An avid cyclist who was killed Friday in a crash near Union Station will be remembered in a memorial ride Thursday.
Jim Pagels was killed on his bike Friday in an accident involving five cars.
His friend Finn Vigeland remembered Pagels as passionate about “everything in his life, whether it was his Texas sports teams, whether it was explaining the rules of a really complicated board game and then trouncing you at it, or cities. He loved cities; he loved biking, he loved the ways that we moved through cities.”
Vigeland said Pagels “had a total career change to make sure that he could study cities and make them even better.”

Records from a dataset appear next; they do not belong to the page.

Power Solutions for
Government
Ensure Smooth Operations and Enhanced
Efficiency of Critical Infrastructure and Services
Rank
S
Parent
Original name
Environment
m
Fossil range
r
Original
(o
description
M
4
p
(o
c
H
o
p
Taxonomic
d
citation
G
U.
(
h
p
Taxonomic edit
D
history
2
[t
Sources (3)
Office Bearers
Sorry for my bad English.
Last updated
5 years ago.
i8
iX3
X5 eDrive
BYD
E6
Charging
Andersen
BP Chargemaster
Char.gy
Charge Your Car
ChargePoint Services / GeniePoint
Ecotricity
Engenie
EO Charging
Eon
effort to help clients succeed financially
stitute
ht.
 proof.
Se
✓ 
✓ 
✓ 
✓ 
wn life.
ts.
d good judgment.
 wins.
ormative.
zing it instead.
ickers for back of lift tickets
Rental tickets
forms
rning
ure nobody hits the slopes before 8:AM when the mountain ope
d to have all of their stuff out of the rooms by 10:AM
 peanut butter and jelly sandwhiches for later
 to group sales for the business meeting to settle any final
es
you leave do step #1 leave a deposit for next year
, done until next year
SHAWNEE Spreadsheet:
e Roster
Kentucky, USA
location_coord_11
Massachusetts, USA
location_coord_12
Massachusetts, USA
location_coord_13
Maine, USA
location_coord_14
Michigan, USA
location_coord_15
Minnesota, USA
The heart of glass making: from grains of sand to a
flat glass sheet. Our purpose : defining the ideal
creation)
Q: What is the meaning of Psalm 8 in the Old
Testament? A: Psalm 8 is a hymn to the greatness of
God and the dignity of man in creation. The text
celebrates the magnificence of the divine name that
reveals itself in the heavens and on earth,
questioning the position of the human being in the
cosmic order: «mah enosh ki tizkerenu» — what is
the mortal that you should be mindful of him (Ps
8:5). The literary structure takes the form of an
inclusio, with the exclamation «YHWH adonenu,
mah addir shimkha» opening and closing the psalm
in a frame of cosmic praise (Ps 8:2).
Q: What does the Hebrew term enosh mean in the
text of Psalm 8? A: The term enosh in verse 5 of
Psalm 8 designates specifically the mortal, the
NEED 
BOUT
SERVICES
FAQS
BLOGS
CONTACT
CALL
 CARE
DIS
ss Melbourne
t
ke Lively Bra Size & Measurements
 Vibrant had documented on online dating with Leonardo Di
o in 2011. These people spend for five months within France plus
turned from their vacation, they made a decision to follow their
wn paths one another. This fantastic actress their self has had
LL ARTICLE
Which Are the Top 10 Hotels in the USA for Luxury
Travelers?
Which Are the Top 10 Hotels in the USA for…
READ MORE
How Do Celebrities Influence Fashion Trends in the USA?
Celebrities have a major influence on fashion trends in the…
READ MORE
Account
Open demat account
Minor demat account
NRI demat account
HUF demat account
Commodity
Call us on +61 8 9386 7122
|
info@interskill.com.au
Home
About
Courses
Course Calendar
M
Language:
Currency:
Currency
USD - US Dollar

Vigeland is helping organize a memorial ride Thursday, April 15, at 6 p.m., starting at Massachusetts Avenue and Second Street in Northwest, where Pagels was struck and killed. He said they’ll begin by installing a Ghost Bike — a bicycle painted white and permanently installed at the intersection. He described it as “a visual cue to everyone, whether in a car or on bike or on foot, that a cyclist died here.”
“From there,” Vigeland said, “we will go on a ride around D.C., as Jim would have wanted us to.”
Vigeland hopes that anyone who knew Pagels, or who was just touched by the story of his death, will join them Thursday. Vigeland said Pagels would want people to “keep biking and to fight to make the District a safer place for all cyclists, for all vulnerable road users.”
D.C. was Pagels’ adoptive hometown; he moved to the District directly after graduating college in 2013. Vigeland said Pagels was thrilled when he was accepted for a Ph.D. program at the University of Michigan, except that meant leaving D.C.
A bright spot of the pandemic for him came when his class went virtual and he was able to move back in January.
Pagels had just tweeted hours earlier Friday about how unsafe D.C. can be for cyclists.